In the query trenches, when I reached this point, I sent out the last of my queries, dusted the remnants of the book from my feet and moved on. I threw myself into the next book, because that one was sure to be better, the one where I could apply all the things I’d learned.
I find myself in a similar state now. I know I can’t leave this book and trunk it the way I did with my others (I have an editor and agent who won’t let that happen, who see enough potential in this story to keep pushing), but I have the desire to flee and run into the arms of a new story.
I don’t even have an idea yet. It’s like knowing there’s a beautiful meadow with hundreds of blooming flowers, and I can pick any assortment I want to make the perfect bouquet, or at least an enchanting one.
I can have a creepy thriller. An emotional tale. An adventurous adrenaline-pumper.
I can have a character who is smart and sassy or rebellious and strong.
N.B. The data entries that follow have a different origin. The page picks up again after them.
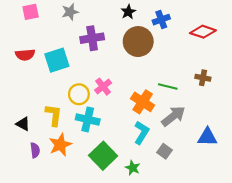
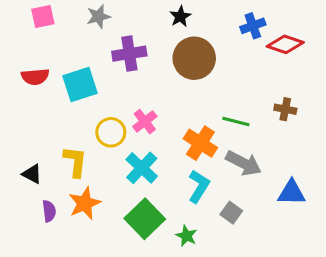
blue cross: (161, 20) -> (253, 26), moved
gray arrow: (173, 116) -> (244, 163), turned 65
cyan cross: (88, 119) -> (142, 168), moved, turned 30

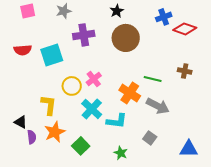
black triangle: (32, 174) -> (21, 122), moved
cyan L-shape: (199, 186) -> (117, 121), moved, turned 65
blue triangle: (291, 193) -> (189, 149), moved
green square: (145, 219) -> (81, 146), moved, size x0.7

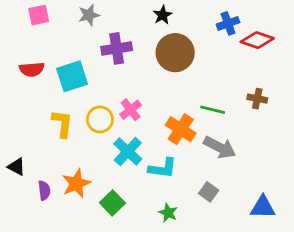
yellow L-shape: (49, 105) -> (62, 124), moved
black triangle: (21, 122) -> (16, 167), moved

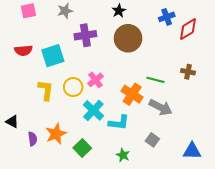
red diamond: (257, 40) -> (188, 29), turned -50

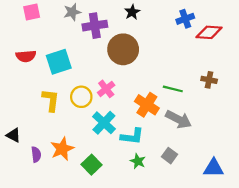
red diamond: (188, 29) -> (209, 32), turned 35
purple cross: (85, 35) -> (95, 26), moved
brown circle: (128, 38) -> (123, 49), moved
green star: (123, 155) -> (138, 161), moved

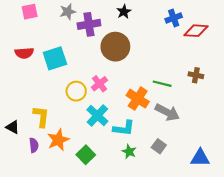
yellow L-shape: (51, 100) -> (41, 117), moved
I could write for the girlies who want to sob or the boys who are tired of being bored by books.
I have all these desires and flicks of storylines for each idea. They’re all waiting for me to walk through the meadow and spend hours brushing my fingertips across their petals, feeling for the ones that come alive at my touch.
Once I get there, I’m sure I’ll find some resistant to be plucked. I’ll grab hold of thorns and have roots come up with the stems, shaking dirt all over me. I’ll get sweaty and hot under the sun, just like I am working on this book.
But I have friends who have laughed and had so much fun writing, frolicking through the fields with delight. And I want that. I want to be there again.
Whatever I write next, I want it to be FUN. Maybe not for you, the reader. I might rip your heart out and stomp on it, but I want to be smiling while I do it.
I want to delight in the experience of writing again, to be swept away with ideas and pieces clicking together in an almost supernaturally perfect way. I want to experience the buzz of finishing a writing session and feeling like I completed a marathon.
I want to write with confidence.
That’s the piece I’m missing right now. So while I look out over the meadow of possible ideas waiting to be plucked for my next bouquet, I’m also scared to step outside.
Maybe I need to sit by the window and dream a little longer until one flower calls to me, cries out, “Pick me,” and tempts me into the field.